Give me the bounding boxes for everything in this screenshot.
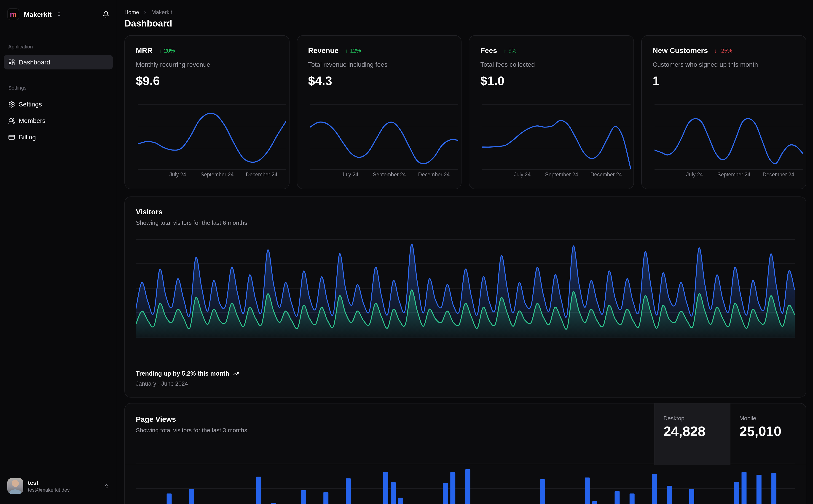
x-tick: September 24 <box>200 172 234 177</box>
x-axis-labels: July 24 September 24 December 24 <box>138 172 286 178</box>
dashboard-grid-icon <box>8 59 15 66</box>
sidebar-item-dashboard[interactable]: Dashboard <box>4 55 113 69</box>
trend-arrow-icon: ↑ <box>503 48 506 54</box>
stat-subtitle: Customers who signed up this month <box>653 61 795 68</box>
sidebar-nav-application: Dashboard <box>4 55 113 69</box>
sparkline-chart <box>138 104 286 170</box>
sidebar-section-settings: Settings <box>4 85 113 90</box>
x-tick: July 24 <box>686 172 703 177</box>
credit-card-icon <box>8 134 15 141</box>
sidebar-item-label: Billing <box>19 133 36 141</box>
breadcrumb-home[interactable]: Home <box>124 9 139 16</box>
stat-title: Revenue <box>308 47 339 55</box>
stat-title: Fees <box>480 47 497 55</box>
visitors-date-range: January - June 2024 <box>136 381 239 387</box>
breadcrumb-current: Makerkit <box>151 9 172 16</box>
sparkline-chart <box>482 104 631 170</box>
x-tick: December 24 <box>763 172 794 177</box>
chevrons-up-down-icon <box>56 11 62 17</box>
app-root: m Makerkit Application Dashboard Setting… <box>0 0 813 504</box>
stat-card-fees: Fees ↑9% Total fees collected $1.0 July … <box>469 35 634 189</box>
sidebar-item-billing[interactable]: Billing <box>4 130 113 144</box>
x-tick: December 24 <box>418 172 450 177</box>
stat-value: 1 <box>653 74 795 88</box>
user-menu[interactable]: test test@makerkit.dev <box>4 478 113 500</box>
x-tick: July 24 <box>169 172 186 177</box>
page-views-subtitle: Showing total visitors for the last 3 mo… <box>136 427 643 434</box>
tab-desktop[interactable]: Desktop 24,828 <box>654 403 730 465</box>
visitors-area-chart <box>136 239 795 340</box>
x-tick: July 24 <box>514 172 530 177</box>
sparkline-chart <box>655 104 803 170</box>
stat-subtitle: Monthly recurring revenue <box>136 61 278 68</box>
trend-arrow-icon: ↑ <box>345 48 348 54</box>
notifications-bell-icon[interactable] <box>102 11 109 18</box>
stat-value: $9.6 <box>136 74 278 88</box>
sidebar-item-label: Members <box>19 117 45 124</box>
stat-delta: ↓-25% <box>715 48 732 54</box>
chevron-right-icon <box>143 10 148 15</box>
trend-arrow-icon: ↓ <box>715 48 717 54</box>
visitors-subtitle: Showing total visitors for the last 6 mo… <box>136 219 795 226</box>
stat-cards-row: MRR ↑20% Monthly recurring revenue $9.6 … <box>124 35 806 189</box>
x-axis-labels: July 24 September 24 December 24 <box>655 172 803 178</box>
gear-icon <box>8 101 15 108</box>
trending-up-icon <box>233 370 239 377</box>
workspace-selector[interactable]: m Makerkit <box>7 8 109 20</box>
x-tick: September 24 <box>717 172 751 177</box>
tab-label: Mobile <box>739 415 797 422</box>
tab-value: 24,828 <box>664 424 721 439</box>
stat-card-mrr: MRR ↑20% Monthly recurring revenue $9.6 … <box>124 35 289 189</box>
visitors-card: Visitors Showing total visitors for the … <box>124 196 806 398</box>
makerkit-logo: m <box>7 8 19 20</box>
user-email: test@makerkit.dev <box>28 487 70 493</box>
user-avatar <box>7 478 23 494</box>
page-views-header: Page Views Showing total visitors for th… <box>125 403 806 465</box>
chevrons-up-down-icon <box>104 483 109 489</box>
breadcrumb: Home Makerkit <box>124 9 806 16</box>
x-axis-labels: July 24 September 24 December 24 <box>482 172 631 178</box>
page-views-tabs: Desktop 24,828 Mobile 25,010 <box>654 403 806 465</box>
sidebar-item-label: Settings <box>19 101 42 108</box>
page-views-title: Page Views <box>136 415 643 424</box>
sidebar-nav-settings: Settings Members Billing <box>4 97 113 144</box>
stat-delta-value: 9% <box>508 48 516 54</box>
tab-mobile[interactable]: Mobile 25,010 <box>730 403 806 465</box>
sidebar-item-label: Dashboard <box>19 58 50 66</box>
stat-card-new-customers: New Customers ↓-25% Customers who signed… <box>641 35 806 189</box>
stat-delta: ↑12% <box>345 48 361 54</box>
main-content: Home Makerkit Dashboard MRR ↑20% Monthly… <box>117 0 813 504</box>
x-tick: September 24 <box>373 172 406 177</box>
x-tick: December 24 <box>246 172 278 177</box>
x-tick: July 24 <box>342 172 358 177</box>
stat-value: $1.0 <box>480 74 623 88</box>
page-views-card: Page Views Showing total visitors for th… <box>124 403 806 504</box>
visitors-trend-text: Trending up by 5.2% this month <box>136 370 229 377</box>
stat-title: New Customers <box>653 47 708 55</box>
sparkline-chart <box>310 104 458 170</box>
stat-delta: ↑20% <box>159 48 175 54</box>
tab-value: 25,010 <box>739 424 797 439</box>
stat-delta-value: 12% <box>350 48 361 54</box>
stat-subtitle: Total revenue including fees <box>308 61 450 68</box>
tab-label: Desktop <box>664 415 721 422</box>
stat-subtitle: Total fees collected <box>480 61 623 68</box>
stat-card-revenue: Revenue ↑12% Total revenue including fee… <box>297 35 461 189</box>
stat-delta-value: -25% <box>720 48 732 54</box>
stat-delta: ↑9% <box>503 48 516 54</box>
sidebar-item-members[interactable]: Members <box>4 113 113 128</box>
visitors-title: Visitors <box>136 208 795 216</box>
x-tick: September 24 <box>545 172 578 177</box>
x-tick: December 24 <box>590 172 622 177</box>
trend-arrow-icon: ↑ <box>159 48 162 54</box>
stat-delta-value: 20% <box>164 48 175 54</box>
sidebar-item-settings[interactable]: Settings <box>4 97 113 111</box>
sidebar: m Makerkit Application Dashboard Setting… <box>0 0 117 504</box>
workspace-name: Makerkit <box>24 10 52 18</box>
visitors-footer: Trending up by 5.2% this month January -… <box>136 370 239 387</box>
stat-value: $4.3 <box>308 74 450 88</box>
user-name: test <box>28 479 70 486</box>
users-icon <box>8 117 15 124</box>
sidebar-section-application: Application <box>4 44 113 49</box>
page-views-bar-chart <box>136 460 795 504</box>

------------------------------------

**Work instruction**
Do not include the images; transcribe the rest of the listing exactly.

**Result for this task**
Give me the bounding boxes for everything in this screenshot.
x-tick: September 24 <box>200 172 234 177</box>
x-axis-labels: July 24 September 24 December 24 <box>138 172 286 178</box>
dashboard-grid-icon <box>8 59 15 66</box>
sidebar-item-dashboard[interactable]: Dashboard <box>4 55 113 69</box>
trend-arrow-icon: ↑ <box>503 48 506 54</box>
stat-subtitle: Customers who signed up this month <box>653 61 795 68</box>
sidebar-nav-application: Dashboard <box>4 55 113 69</box>
sparkline-chart <box>138 104 286 170</box>
sidebar-section-settings: Settings <box>4 85 113 90</box>
x-tick: July 24 <box>686 172 703 177</box>
credit-card-icon <box>8 134 15 141</box>
sidebar-item-label: Billing <box>19 133 36 141</box>
breadcrumb-home[interactable]: Home <box>124 9 139 16</box>
stat-title: Revenue <box>308 47 339 55</box>
stat-title: Fees <box>480 47 497 55</box>
visitors-date-range: January - June 2024 <box>136 381 239 387</box>
breadcrumb-current: Makerkit <box>151 9 172 16</box>
sparkline-chart <box>482 104 631 170</box>
x-tick: December 24 <box>763 172 794 177</box>
chevrons-up-down-icon <box>56 11 62 17</box>
app-root: m Makerkit Application Dashboard Setting… <box>0 0 813 504</box>
stat-card-fees: Fees ↑9% Total fees collected $1.0 July … <box>469 35 634 189</box>
sidebar-item-billing[interactable]: Billing <box>4 130 113 144</box>
x-tick: December 24 <box>418 172 450 177</box>
stat-value: 1 <box>653 74 795 88</box>
user-menu[interactable]: test test@makerkit.dev <box>4 478 113 500</box>
x-tick: July 24 <box>169 172 186 177</box>
page-views-subtitle: Showing total visitors for the last 3 mo… <box>136 427 643 434</box>
tab-desktop[interactable]: Desktop 24,828 <box>654 403 730 465</box>
visitors-area-chart <box>136 239 795 340</box>
x-tick: July 24 <box>514 172 530 177</box>
sparkline-chart <box>655 104 803 170</box>
stat-subtitle: Monthly recurring revenue <box>136 61 278 68</box>
trend-arrow-icon: ↑ <box>345 48 348 54</box>
notifications-bell-icon[interactable] <box>102 11 109 18</box>
stat-value: $9.6 <box>136 74 278 88</box>
sidebar-item-label: Members <box>19 117 45 124</box>
stat-delta: ↓-25% <box>715 48 732 54</box>
chevron-right-icon <box>143 10 148 15</box>
trend-arrow-icon: ↓ <box>715 48 717 54</box>
visitors-subtitle: Showing total visitors for the last 6 mo… <box>136 219 795 226</box>
stat-cards-row: MRR ↑20% Monthly recurring revenue $9.6 … <box>124 35 806 189</box>
x-axis-labels: July 24 September 24 December 24 <box>655 172 803 178</box>
gear-icon <box>8 101 15 108</box>
trending-up-icon <box>233 370 239 377</box>
workspace-selector[interactable]: m Makerkit <box>7 8 109 20</box>
x-tick: September 24 <box>717 172 751 177</box>
tab-label: Mobile <box>739 415 797 422</box>
tab-value: 24,828 <box>664 424 721 439</box>
stat-card-mrr: MRR ↑20% Monthly recurring revenue $9.6 … <box>124 35 289 189</box>
visitors-card: Visitors Showing total visitors for the … <box>124 196 806 398</box>
makerkit-logo: m <box>7 8 19 20</box>
user-email: test@makerkit.dev <box>28 487 70 493</box>
user-avatar <box>7 478 23 494</box>
page-views-header: Page Views Showing total visitors for th… <box>125 403 806 465</box>
chevrons-up-down-icon <box>104 483 109 489</box>
breadcrumb: Home Makerkit <box>124 9 806 16</box>
x-axis-labels: July 24 September 24 December 24 <box>482 172 631 178</box>
page-views-tabs: Desktop 24,828 Mobile 25,010 <box>654 403 806 465</box>
sidebar-item-label: Settings <box>19 101 42 108</box>
page-views-title: Page Views <box>136 415 643 424</box>
sidebar-nav-settings: Settings Members Billing <box>4 97 113 144</box>
stat-delta-value: 9% <box>508 48 516 54</box>
tab-mobile[interactable]: Mobile 25,010 <box>730 403 806 465</box>
sidebar-item-label: Dashboard <box>19 58 50 66</box>
stat-card-new-customers: New Customers ↓-25% Customers who signed… <box>641 35 806 189</box>
stat-delta: ↑12% <box>345 48 361 54</box>
main-content: Home Makerkit Dashboard MRR ↑20% Monthly… <box>117 0 813 504</box>
x-tick: September 24 <box>373 172 406 177</box>
x-tick: December 24 <box>246 172 278 177</box>
x-tick: July 24 <box>342 172 358 177</box>
stat-value: $1.0 <box>480 74 623 88</box>
page-views-card: Page Views Showing total visitors for th… <box>124 403 806 504</box>
visitors-trend-text: Trending up by 5.2% this month <box>136 370 229 377</box>
stat-title: New Customers <box>653 47 708 55</box>
sparkline-chart <box>310 104 458 170</box>
stat-delta: ↑20% <box>159 48 175 54</box>
tab-value: 25,010 <box>739 424 797 439</box>
stat-delta-value: 12% <box>350 48 361 54</box>
stat-subtitle: Total revenue including fees <box>308 61 450 68</box>
tab-label: Desktop <box>664 415 721 422</box>
stat-subtitle: Total fees collected <box>480 61 623 68</box>
stat-card-revenue: Revenue ↑12% Total revenue including fee… <box>297 35 461 189</box>
stat-delta-value: -25% <box>720 48 732 54</box>
stat-delta: ↑9% <box>503 48 516 54</box>
sidebar-item-members[interactable]: Members <box>4 113 113 128</box>
visitors-title: Visitors <box>136 208 795 216</box>
x-tick: September 24 <box>545 172 578 177</box>
x-tick: December 24 <box>590 172 622 177</box>
trend-arrow-icon: ↑ <box>159 48 162 54</box>
stat-delta-value: 20% <box>164 48 175 54</box>
sidebar-item-settings[interactable]: Settings <box>4 97 113 111</box>
sidebar: m Makerkit Application Dashboard Setting… <box>0 0 117 504</box>
workspace-name: Makerkit <box>24 10 52 18</box>
visitors-footer: Trending up by 5.2% this month January -… <box>136 370 239 387</box>
stat-value: $4.3 <box>308 74 450 88</box>
user-name: test <box>28 479 70 486</box>
users-icon <box>8 117 15 124</box>
sidebar-section-application: Application <box>4 44 113 49</box>
page-views-bar-chart <box>136 460 795 504</box>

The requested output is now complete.